La tradizione emiliana dello zampone e del cotechino, già acquisita dalla borghesia locale di fine ottocento, irromperà, poi, sulle tavole, infrangendo in modo clamoroso il precetto religioso dell’astensione dal cibarsi di carne. Fanno la loro comparsa anche gli alcolici come rum e mandarinetto, usati per la preparazione del ponce che, soppianteranno il tradizionale ed aromatico vin brulé.
L’apoteosi del gusto e del vero godimento era il tanto atteso pranzo di Natale: crostini di fegatini di pollo come antipasto e tordelli di carne di maiale arricchiti di barbisa ( guancia di maiale) per renderli più morbidi e gustosi. La pasta dei tordelli veniva tagliata con un grosso bicchiere e poi chiusa con i rebbi della forchetta.

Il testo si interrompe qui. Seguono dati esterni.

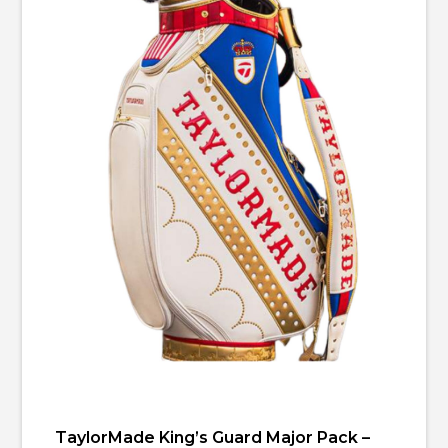
TaylorMade King’s Guard Major Pack –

Il condimento era il sugo di cottura. Nel secolo scorso il tordello si è evoluto ed ha accolto nel suo ripieno anche carne di vitello, mortadella di Bologna, mentre il condimento è diventato un ragù preparato a parte. Le pietanze prevedevano l’agnello in forno con patate, ma anche tacchino “in dialetto chiamato pit”. Chi aveva un orto o un piccolo spazio, lo allevava: a novembre si cominciava “a ‘mpitarl,” (impitarlo) cioè a nutrirlo in maniera forzata con ghiande, noci di scarto e castagne, per rendere le sue carni più saporite. Un modo semplice, per avere carne a costo zero per il giorno di Natale. Al tacchino si accompagnava il fritto di verdure di stagione: i cardoni “gobi”, le barbe di prete, il sedano e i finocchi che potevano essere uniti anche al galletto o alle costolette d’agnello. Poi c’era la focaccia, il vino dolce, noci, nocciole, fichi secchi accompagnati da abbondanti libagioni a base di vino locale. L’abbondanza delle preparazioni del pranzo, prevedevano un’eccedenza, che doveva servire quale cena per la sera di Natale.

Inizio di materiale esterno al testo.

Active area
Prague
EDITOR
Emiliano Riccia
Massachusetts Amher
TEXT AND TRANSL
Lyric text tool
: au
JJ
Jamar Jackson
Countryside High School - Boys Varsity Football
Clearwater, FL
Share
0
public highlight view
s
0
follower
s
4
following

Il giorno dopo, la grande fame era saziata e Santo Stefano portava, come primo, il brodo di gallina odi cappone con i cappelletti, che non sono gli stessi che vediamo oggi: i cappelletti carraresi, come i tordelli, venivano tagliati con un piccolo bicchiere e risultavano quindi tondi e senza buco, grandi abbastanza da riempire la bocca “da l’mpirs la boca e s’ntirli sot ai denti” (da riempirsi la bocca e sentirli sotto ai denti) . Come secondo: gallina o cappone lessati, e, in una società dove lo spreco non era ammesso,il collo di questi ovini veniva riempito a mò di pancetta, tagliato a fette sottili,e servito quale pietanza insieme alla salsa verde con contorno di insalata. Anche le zampe venivano bollite insieme al resto, ed erano contese dai più piccoli che le spolpavano in religioso silenzio. Seguivano la focaccia, la frutta secca, i mandarini, le arance e ancora tanto vino. Nella cena di Santo Stefano faceva la sua comparsa il coniglio cucinato in umido con le olive fresche “p’r spuzars”, cioè per sollecitare, di nuovo, il gusto al cibo che aveva saturato pance e palati. Il 27 dicembre la vita riprendeva il suo corso: le festività natalizie erano terminate ma, nel minestrone di verdura previsto, faceva la sua comparsa un elemento di risulta del pranzo di Natale, cioè l’acqua di cottura dei tordelli,che era saporita e grassa e veniva utilizzata quale base per il minestrone secondo il must del non sprecare nulla.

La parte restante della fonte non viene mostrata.